State Key Laboratory of Mechanical Behavior and System Safety of Traffic Engineering Structures, Shijiazhuang Tiedao University, Shijiazhuang 050043, China.
School of Civil Engineering, Shijiazhuang Tiedao University, Shijiazhuang 050043, China.
Sensors (Basel). 2022 Sep 26;22(19):7275. doi: 10.3390/s22197275.
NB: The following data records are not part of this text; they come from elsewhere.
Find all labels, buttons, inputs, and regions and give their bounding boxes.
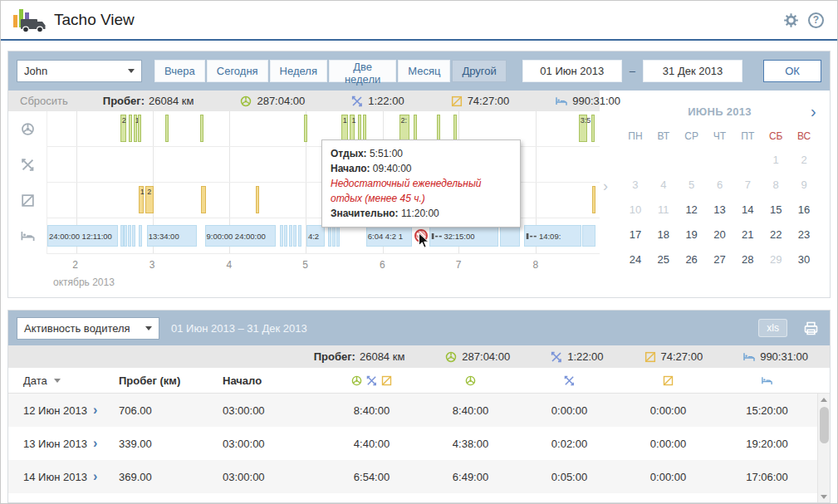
calendar-day[interactable]: 27	[706, 247, 734, 272]
date-to-input[interactable]	[643, 60, 742, 82]
calendar-day[interactable]: 11	[649, 197, 678, 222]
rest-segment[interactable]	[293, 225, 296, 247]
calendar-day[interactable]: 24	[621, 247, 649, 272]
rest-segment[interactable]	[328, 225, 331, 247]
calendar-day[interactable]: 19	[678, 222, 706, 247]
rest-segment[interactable]: 32:15:00	[429, 225, 499, 247]
rest-segment[interactable]	[500, 225, 520, 247]
range-button-2[interactable]: Неделя	[270, 60, 327, 82]
availability-segment[interactable]	[201, 186, 206, 213]
help-icon[interactable]: ?	[808, 12, 824, 28]
rest-segment[interactable]	[582, 225, 595, 247]
column-header-rest[interactable]	[718, 374, 816, 387]
rest-segment[interactable]	[284, 225, 287, 247]
driving-segment[interactable]: 2:	[399, 115, 409, 142]
calendar-day[interactable]: 14	[733, 197, 762, 222]
driving-segment[interactable]	[363, 115, 366, 142]
calendar-day[interactable]: 7	[733, 172, 762, 197]
driving-segment[interactable]	[358, 115, 361, 142]
calendar-day[interactable]: 23	[790, 222, 818, 247]
driving-segment[interactable]	[138, 115, 141, 142]
gear-icon[interactable]	[782, 12, 800, 29]
calendar-day[interactable]: 22	[762, 222, 790, 247]
driving-segment[interactable]	[129, 115, 132, 142]
driving-segment[interactable]	[200, 115, 203, 142]
printer-icon[interactable]	[802, 320, 820, 337]
export-xls-button[interactable]: xls	[758, 319, 787, 337]
ok-button[interactable]: ОК	[763, 60, 821, 82]
calendar-day[interactable]: 15	[762, 197, 790, 222]
row-expand-chevron[interactable]: ›	[93, 404, 97, 417]
rest-segment[interactable]	[280, 225, 283, 247]
rest-segment[interactable]	[139, 225, 142, 247]
availability-segment[interactable]: 2	[145, 186, 153, 213]
date-from-input[interactable]	[522, 60, 622, 82]
range-button-1[interactable]: Сегодня	[207, 60, 268, 82]
column-header-availability[interactable]	[619, 374, 718, 387]
report-type-select[interactable]: Активность водителя	[17, 317, 159, 340]
driving-segment[interactable]: 3:5	[579, 115, 588, 142]
rest-segment[interactable]: 9:00:00 24:00:00	[205, 225, 276, 247]
range-button-4[interactable]: Месяц	[398, 60, 450, 82]
cell-date[interactable]: 13 Июн 2013›	[23, 437, 119, 450]
table-scrollbar[interactable]	[817, 394, 830, 502]
calendar-day[interactable]: 1	[762, 147, 790, 172]
rest-segment[interactable]: 14:09:	[524, 225, 581, 247]
rest-segment[interactable]: 13:34:00	[147, 225, 197, 247]
rest-segment[interactable]	[336, 225, 340, 247]
column-header-mileage[interactable]: Пробег (км)	[119, 374, 223, 387]
calendar-day[interactable]: 6	[706, 172, 734, 197]
driving-segment[interactable]	[591, 115, 595, 142]
calendar-day[interactable]: 30	[790, 247, 818, 272]
calendar-day[interactable]: 12	[678, 197, 706, 222]
calendar-day[interactable]: 2	[790, 147, 818, 172]
driver-select[interactable]: John	[17, 60, 142, 82]
calendar-day[interactable]: 25	[649, 247, 678, 272]
range-button-5[interactable]: Другой	[452, 60, 506, 82]
rest-segment[interactable]: 24:00:00 12:11:00	[47, 225, 118, 247]
calendar-day[interactable]: 10	[621, 197, 649, 222]
calendar-day[interactable]: 17	[621, 222, 649, 247]
calendar-next-arrow[interactable]: ›	[811, 103, 816, 120]
rest-segment[interactable]	[132, 225, 135, 247]
rest-segment[interactable]	[128, 225, 131, 247]
timeline-plot[interactable]: 21112:3:5 12 24:00:00 12:11:0013:34:009:…	[47, 111, 600, 254]
driving-segment[interactable]	[304, 115, 307, 142]
row-expand-chevron[interactable]: ›	[93, 470, 97, 483]
range-button-0[interactable]: Вчера	[154, 60, 205, 82]
calendar-day[interactable]: 9	[790, 172, 818, 197]
row-expand-chevron[interactable]: ›	[93, 437, 97, 450]
scroll-down-arrow[interactable]	[818, 491, 830, 502]
rest-segment[interactable]: 6:04 4:2 1	[366, 225, 412, 247]
availability-segment[interactable]: 1	[139, 186, 145, 213]
calendar-day[interactable]: 3	[621, 172, 649, 197]
availability-segment[interactable]	[256, 186, 259, 213]
column-header-total[interactable]	[322, 374, 421, 387]
calendar-day[interactable]: 16	[790, 197, 818, 222]
calendar-day[interactable]: 26	[678, 247, 706, 272]
rest-segment[interactable]	[298, 225, 301, 247]
range-button-3[interactable]: Две недели	[329, 60, 396, 82]
driving-segment[interactable]: 2	[120, 115, 126, 142]
cell-date[interactable]: 12 Июн 2013›	[23, 404, 119, 417]
column-header-date[interactable]: Дата	[23, 374, 119, 387]
rest-segment[interactable]	[124, 225, 127, 247]
calendar-day[interactable]: 4	[649, 172, 678, 197]
scroll-up-arrow[interactable]	[818, 394, 830, 405]
calendar-day[interactable]: 5	[678, 172, 706, 197]
rest-segment[interactable]	[289, 225, 292, 247]
column-header-start[interactable]: Начало	[223, 374, 322, 387]
cell-date[interactable]: 14 Июн 2013›	[23, 470, 119, 483]
driving-segment[interactable]	[414, 115, 417, 142]
calendar-day[interactable]: 20	[706, 222, 734, 247]
calendar-day[interactable]: 29	[762, 247, 790, 272]
calendar-collapse-chevron[interactable]: ›	[603, 178, 608, 195]
calendar-day[interactable]: 13	[706, 197, 734, 222]
driving-segment[interactable]	[437, 115, 441, 142]
calendar-day[interactable]: 21	[733, 222, 762, 247]
calendar-day[interactable]: 18	[649, 222, 678, 247]
driving-segment[interactable]	[165, 115, 169, 142]
column-header-work[interactable]	[520, 374, 619, 387]
column-header-driving[interactable]	[421, 374, 520, 387]
availability-segment[interactable]	[592, 186, 595, 213]
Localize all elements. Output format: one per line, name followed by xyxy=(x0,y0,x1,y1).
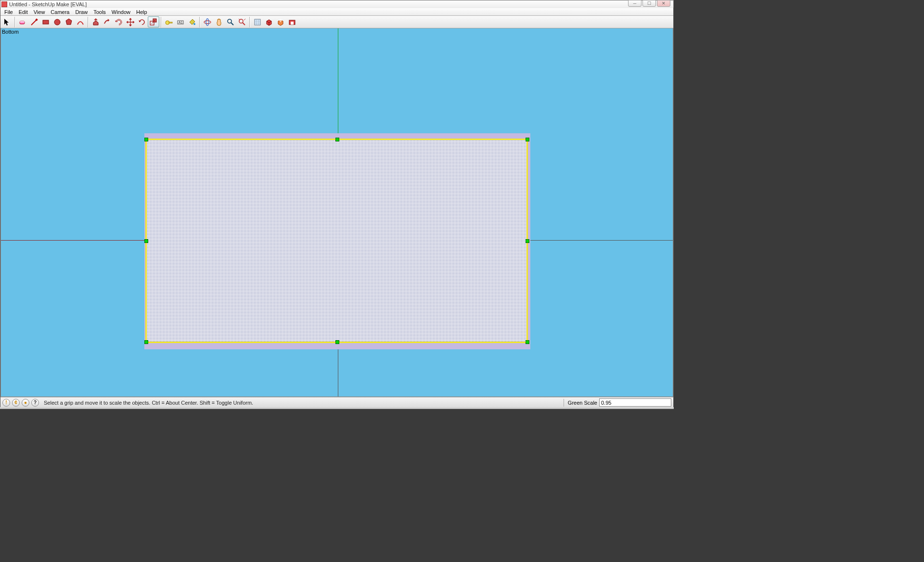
svg-point-17 xyxy=(204,21,211,24)
zoom-extents-tool[interactable] xyxy=(236,16,248,27)
selected-face[interactable] xyxy=(145,139,528,343)
rectangle-tool[interactable] xyxy=(40,16,51,27)
svg-point-18 xyxy=(206,19,209,26)
status-hint: Select a grip and move it to scale the o… xyxy=(44,400,253,406)
geolocate-status-icon[interactable]: ! xyxy=(2,399,10,407)
minimize-button[interactable]: ─ xyxy=(628,0,642,7)
pushpull-tool[interactable] xyxy=(90,16,102,27)
share-model-tool[interactable] xyxy=(275,16,286,27)
tape-measure-tool[interactable] xyxy=(163,16,175,27)
status-bar: ! ¢ ● ? Select a grip and move it to sca… xyxy=(0,397,673,408)
move-tool[interactable] xyxy=(125,16,136,27)
followme-tool[interactable] xyxy=(102,16,113,27)
view-label: Bottom xyxy=(2,29,19,35)
paint-bucket-tool[interactable] xyxy=(186,16,198,27)
menu-view[interactable]: View xyxy=(31,9,48,15)
menu-bar: File Edit View Camera Draw Tools Window … xyxy=(0,8,673,16)
svg-rect-23 xyxy=(291,22,294,25)
scale-grip-tm[interactable] xyxy=(335,138,339,141)
model-viewport[interactable]: Bottom xyxy=(0,28,673,397)
svg-rect-3 xyxy=(43,20,49,24)
scale-grip-tl[interactable] xyxy=(144,138,148,141)
circle-tool[interactable] xyxy=(51,16,63,27)
select-tool[interactable] xyxy=(1,16,13,27)
scale-grip-bm[interactable] xyxy=(335,340,339,344)
add-location-tool[interactable] xyxy=(252,16,263,27)
get-models-tool[interactable] xyxy=(263,16,275,27)
dimension-tool[interactable]: A1 xyxy=(175,16,186,27)
scale-grip-tr[interactable] xyxy=(526,138,529,141)
window-controls: ─ ☐ ✕ xyxy=(628,0,670,7)
menu-draw[interactable]: Draw xyxy=(72,9,90,15)
scale-grip-br[interactable] xyxy=(526,340,529,344)
menu-file[interactable]: File xyxy=(1,9,16,15)
signin-status-icon[interactable]: ● xyxy=(22,399,29,407)
window-title: Untitled - SketchUp Make [EVAL] xyxy=(9,1,87,7)
svg-point-19 xyxy=(228,19,231,23)
scale-grip-ml[interactable] xyxy=(144,239,148,243)
line-tool[interactable] xyxy=(28,16,40,27)
eraser-tool[interactable] xyxy=(17,16,28,27)
desktop: Untitled - SketchUp Make [EVAL] ─ ☐ ✕ Fi… xyxy=(0,0,674,409)
scale-grip-mr[interactable] xyxy=(526,239,529,243)
zoom-tool[interactable] xyxy=(225,16,236,27)
svg-rect-1 xyxy=(20,21,25,23)
app-window: Untitled - SketchUp Make [EVAL] ─ ☐ ✕ Fi… xyxy=(0,0,674,408)
svg-text:A1: A1 xyxy=(179,21,183,24)
svg-rect-21 xyxy=(255,19,260,25)
scale-grip-bl[interactable] xyxy=(144,340,148,344)
main-toolbar: A1 xyxy=(0,16,673,28)
pan-tool[interactable] xyxy=(213,16,225,27)
offset-tool[interactable] xyxy=(113,16,125,27)
menu-window[interactable]: Window xyxy=(109,9,133,15)
arc-tool[interactable] xyxy=(75,16,86,27)
orbit-tool[interactable] xyxy=(202,16,213,27)
menu-help[interactable]: Help xyxy=(133,9,150,15)
svg-marker-5 xyxy=(66,19,72,25)
polygon-tool[interactable] xyxy=(63,16,75,27)
help-status-icon[interactable]: ? xyxy=(31,399,39,407)
menu-tools[interactable]: Tools xyxy=(90,9,109,15)
title-bar[interactable]: Untitled - SketchUp Make [EVAL] xyxy=(0,0,673,8)
svg-point-16 xyxy=(193,23,195,25)
svg-marker-6 xyxy=(108,19,109,22)
vcb-input[interactable] xyxy=(599,398,671,407)
os-taskbar[interactable] xyxy=(0,407,674,409)
maximize-button[interactable]: ☐ xyxy=(642,0,656,7)
svg-point-4 xyxy=(54,19,60,25)
rotate-tool[interactable] xyxy=(136,16,148,27)
menu-edit[interactable]: Edit xyxy=(16,9,31,15)
svg-rect-13 xyxy=(169,22,172,23)
menu-camera[interactable]: Camera xyxy=(48,9,72,15)
close-button[interactable]: ✕ xyxy=(657,0,670,7)
svg-marker-7 xyxy=(115,21,117,22)
credits-status-icon[interactable]: ¢ xyxy=(12,399,20,407)
scale-tool[interactable] xyxy=(148,16,159,27)
extension-warehouse-tool[interactable] xyxy=(286,16,298,27)
app-icon xyxy=(1,1,7,7)
vcb-label: Green Scale xyxy=(566,400,599,406)
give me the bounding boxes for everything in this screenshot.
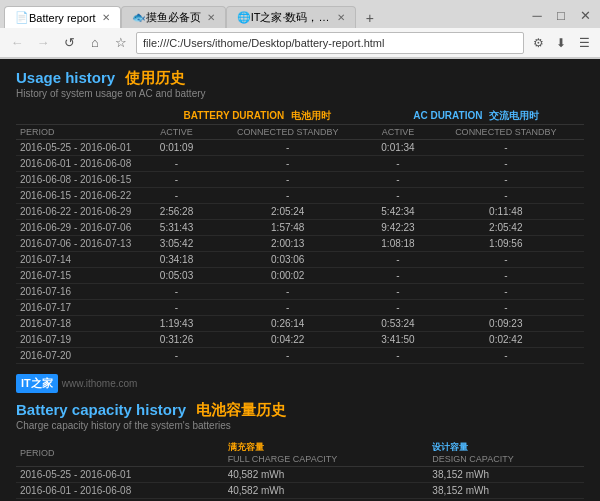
usage-table-row: 2016-07-15 0:05:03 0:00:02 - - xyxy=(16,268,584,284)
usage-table: BATTERY DURATION 电池用时 AC DURATION 交流电用时 … xyxy=(16,107,584,364)
tab-label: 摸鱼必备页 xyxy=(146,10,201,25)
bat-standby-cell: - xyxy=(207,188,368,204)
bat-active-cell: - xyxy=(146,348,207,364)
capacity-title-zh: 电池容量历史 xyxy=(196,401,286,418)
tab-close-button[interactable]: ✕ xyxy=(337,12,345,23)
ac-duration-header: AC DURATION 交流电用时 xyxy=(368,107,584,125)
usage-table-row: 2016-07-14 0:34:18 0:03:06 - - xyxy=(16,252,584,268)
capacity-subtitle: Charge capacity history of the system's … xyxy=(16,420,584,431)
bat-active-cell: - xyxy=(146,172,207,188)
bat-standby-cell: - xyxy=(207,300,368,316)
usage-table-row: 2016-06-22 - 2016-06-29 2:56:28 2:05:24 … xyxy=(16,204,584,220)
ac-standby-cell: 0:02:42 xyxy=(428,332,584,348)
period-cell: 2016-06-08 - 2016-06-15 xyxy=(16,172,146,188)
capacity-table: PERIOD 满充容量 FULL CHARGE CAPACITY 设计容量 DE… xyxy=(16,439,584,501)
bat-active-cell: 0:05:03 xyxy=(146,268,207,284)
period-cell: 2016-07-17 xyxy=(16,300,146,316)
ac-active-cell: - xyxy=(368,284,427,300)
ac-active-cell: - xyxy=(368,156,427,172)
ac-standby-cell: 0:11:48 xyxy=(428,204,584,220)
tab-ithome[interactable]: 🌐 IT之家·数码，科技，生… ✕ xyxy=(226,6,356,28)
period-cell: 2016-07-20 xyxy=(16,348,146,364)
ac-active-col-label: ACTIVE xyxy=(368,125,427,140)
bat-active-cell: - xyxy=(146,300,207,316)
back-button[interactable]: ← xyxy=(6,32,28,54)
home-button[interactable]: ⌂ xyxy=(84,32,106,54)
bat-standby-cell: - xyxy=(207,156,368,172)
tab-close-button[interactable]: ✕ xyxy=(207,12,215,23)
ac-standby-cell: - xyxy=(428,252,584,268)
bat-active-cell: 1:19:43 xyxy=(146,316,207,332)
tab-battery-report[interactable]: 📄 Battery report ✕ xyxy=(4,6,121,28)
ac-standby-cell: - xyxy=(428,348,584,364)
capacity-section-title: Battery capacity history 电池容量历史 xyxy=(16,401,584,420)
favorites-button[interactable]: ☆ xyxy=(110,32,132,54)
ac-standby-cell: - xyxy=(428,156,584,172)
ac-active-cell: - xyxy=(368,348,427,364)
refresh-button[interactable]: ↺ xyxy=(58,32,80,54)
cap-period-col-label: PERIOD xyxy=(16,439,224,467)
battery-duration-header: BATTERY DURATION 电池用时 xyxy=(146,107,368,125)
download-button[interactable]: ⬇ xyxy=(551,33,571,53)
usage-title-zh: 使用历史 xyxy=(125,69,185,86)
tab-icon: 🐟 xyxy=(132,11,146,24)
period-cell: 2016-06-15 - 2016-06-22 xyxy=(16,188,146,204)
bat-standby-cell: 2:00:13 xyxy=(207,236,368,252)
ac-active-cell: - xyxy=(368,252,427,268)
bat-standby-cell: 0:00:02 xyxy=(207,268,368,284)
usage-table-row: 2016-06-01 - 2016-06-08 - - - - xyxy=(16,156,584,172)
address-bar[interactable] xyxy=(136,32,524,54)
ac-standby-cell: - xyxy=(428,140,584,156)
minimize-button[interactable]: ─ xyxy=(526,4,548,26)
capacity-table-row: 2016-05-25 - 2016-06-01 40,582 mWh 38,15… xyxy=(16,467,584,483)
ac-standby-cell: 2:05:42 xyxy=(428,220,584,236)
ac-standby-cell: - xyxy=(428,268,584,284)
usage-title-en: Usage history xyxy=(16,69,115,86)
period-cell: 2016-07-06 - 2016-07-13 xyxy=(16,236,146,252)
menu-button[interactable]: ☰ xyxy=(574,33,594,53)
new-tab-button[interactable]: + xyxy=(360,8,380,28)
capacity-title-en: Battery capacity history xyxy=(16,401,186,418)
period-cell: 2016-06-29 - 2016-07-06 xyxy=(16,220,146,236)
period-cell: 2016-07-19 xyxy=(16,332,146,348)
bat-active-cell: - xyxy=(146,284,207,300)
bat-active-cell: 5:31:43 xyxy=(146,220,207,236)
close-window-button[interactable]: ✕ xyxy=(574,4,596,26)
ac-active-cell: 1:08:18 xyxy=(368,236,427,252)
usage-table-row: 2016-07-18 1:19:43 0:26:14 0:53:24 0:09:… xyxy=(16,316,584,332)
ac-active-cell: 3:41:50 xyxy=(368,332,427,348)
maximize-button[interactable]: □ xyxy=(550,4,572,26)
tab-icon: 📄 xyxy=(15,11,29,24)
ac-standby-cell: - xyxy=(428,300,584,316)
bat-active-cell: 0:01:09 xyxy=(146,140,207,156)
bat-active-cell: 0:34:18 xyxy=(146,252,207,268)
ac-active-cell: - xyxy=(368,268,427,284)
period-cell: 2016-06-01 - 2016-06-08 xyxy=(16,156,146,172)
usage-table-row: 2016-07-19 0:31:26 0:04:22 3:41:50 0:02:… xyxy=(16,332,584,348)
forward-button[interactable]: → xyxy=(32,32,54,54)
ac-standby-cell: 0:09:23 xyxy=(428,316,584,332)
usage-section-title: Usage history 使用历史 xyxy=(16,69,584,88)
bat-standby-cell: 1:57:48 xyxy=(207,220,368,236)
ac-active-cell: - xyxy=(368,300,427,316)
bat-active-cell: - xyxy=(146,188,207,204)
bat-standby-cell: - xyxy=(207,172,368,188)
settings-button[interactable]: ⚙ xyxy=(528,33,548,53)
usage-table-row: 2016-06-15 - 2016-06-22 - - - - xyxy=(16,188,584,204)
bat-active-cell: 2:56:28 xyxy=(146,204,207,220)
tab-fishing[interactable]: 🐟 摸鱼必备页 ✕ xyxy=(121,6,226,28)
period-col-label: PERIOD xyxy=(16,125,146,140)
cap-full-cell: 40,582 mWh xyxy=(224,483,429,499)
watermark-url: www.ithome.com xyxy=(62,378,138,389)
usage-table-row: 2016-07-20 - - - - xyxy=(16,348,584,364)
cap-period-cell: 2016-05-25 - 2016-06-01 xyxy=(16,467,224,483)
usage-table-row: 2016-05-25 - 2016-06-01 0:01:09 - 0:01:3… xyxy=(16,140,584,156)
bat-standby-cell: 0:03:06 xyxy=(207,252,368,268)
usage-table-row: 2016-07-17 - - - - xyxy=(16,300,584,316)
tab-label: IT之家·数码，科技，生… xyxy=(251,10,331,25)
period-cell: 2016-06-22 - 2016-06-29 xyxy=(16,204,146,220)
usage-table-row: 2016-07-16 - - - - xyxy=(16,284,584,300)
tab-close-button[interactable]: ✕ xyxy=(102,12,110,23)
ac-active-cell: 0:53:24 xyxy=(368,316,427,332)
nav-right-controls: ⚙ ⬇ ☰ xyxy=(528,33,594,53)
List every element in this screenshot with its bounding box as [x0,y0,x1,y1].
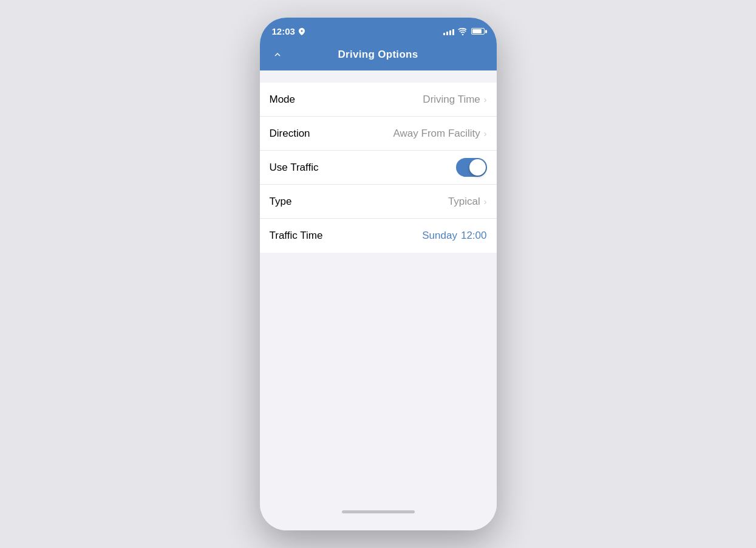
direction-label: Direction [270,128,310,140]
location-icon [299,28,305,35]
direction-value: Away From Facility [393,128,480,140]
type-value: Typical [448,196,480,208]
mode-value: Driving Time [423,94,480,106]
wifi-icon [458,28,468,35]
back-button[interactable] [272,49,283,60]
phone-frame: 12:03 [260,18,497,530]
traffic-time-value-container: Sunday 12:00 [422,230,486,242]
traffic-time-day: Sunday [422,230,457,242]
mode-label: Mode [270,94,296,106]
direction-chevron-icon: › [484,129,487,139]
type-label: Type [270,196,292,208]
traffic-time-time: 12:00 [461,230,487,242]
mode-value-container: Driving Time › [423,94,486,106]
top-spacer [260,70,497,83]
use-traffic-toggle[interactable] [456,158,487,177]
use-traffic-row[interactable]: Use Traffic [260,151,497,185]
direction-value-container: Away From Facility › [393,128,487,140]
type-row[interactable]: Type Typical › [260,185,497,219]
time-display: 12:03 [272,26,295,36]
page-title: Driving Options [338,49,418,61]
use-traffic-label: Use Traffic [270,162,319,174]
settings-list: Mode Driving Time › Direction Away From … [260,83,497,253]
status-bar: 12:03 [260,18,497,41]
home-indicator [342,510,415,513]
mode-row[interactable]: Mode Driving Time › [260,83,497,117]
battery-icon [471,28,485,35]
traffic-time-label: Traffic Time [270,230,323,242]
bottom-area [260,253,497,530]
status-time: 12:03 [272,26,305,36]
content-area: Mode Driving Time › Direction Away From … [260,70,497,530]
type-chevron-icon: › [484,197,487,207]
direction-row[interactable]: Direction Away From Facility › [260,117,497,151]
type-value-container: Typical › [448,196,487,208]
toggle-thumb [469,159,486,176]
nav-bar: Driving Options [260,41,497,70]
status-icons [443,28,485,35]
traffic-time-row[interactable]: Traffic Time Sunday 12:00 [260,219,497,253]
signal-icon [443,28,454,35]
mode-chevron-icon: › [484,95,487,104]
Keeping railway tracks in good operational condition is one of the most important tasks for railway owners. As a result, railway companies have to conduct track inspections periodically, which is costly and time-consuming. Due to the rapid development in computer science, many prediction models using machine learning methods have been developed. It is possible to discover the degradation pattern and develop accurate prediction models. The paper reviews the existing prediction methods for railway track degradation, including traditional methods and prediction methods based on machine learning methods, including probabilistic methods, Artificial Neural Network (ANN), Support Vector Machine (SVM), and Grey Model (GM). The advantages, shortage, and applicability of methods are discussed, and recommendations for further research are provided.
保持铁路轨道处于良好的运行状态是铁路所有者最重要的任务之一。因此,铁路公司必须定期进行轨道检查,这既昂贵又耗时。由于计算机科学的快速发展,已经开发出许多使用机器学习方法的预测模型。有可能发现退化模式并开发准确的预测模型。本文回顾了现有的铁路轨道退化预测方法,包括传统方法和基于机器学习方法的预测方法,包括概率方法、人工神经网络 (ANN)、支持向量机 (SVM) 和灰色模型 (GM)。讨论了方法的优缺点和适用性,并提出了进一步研究的建议。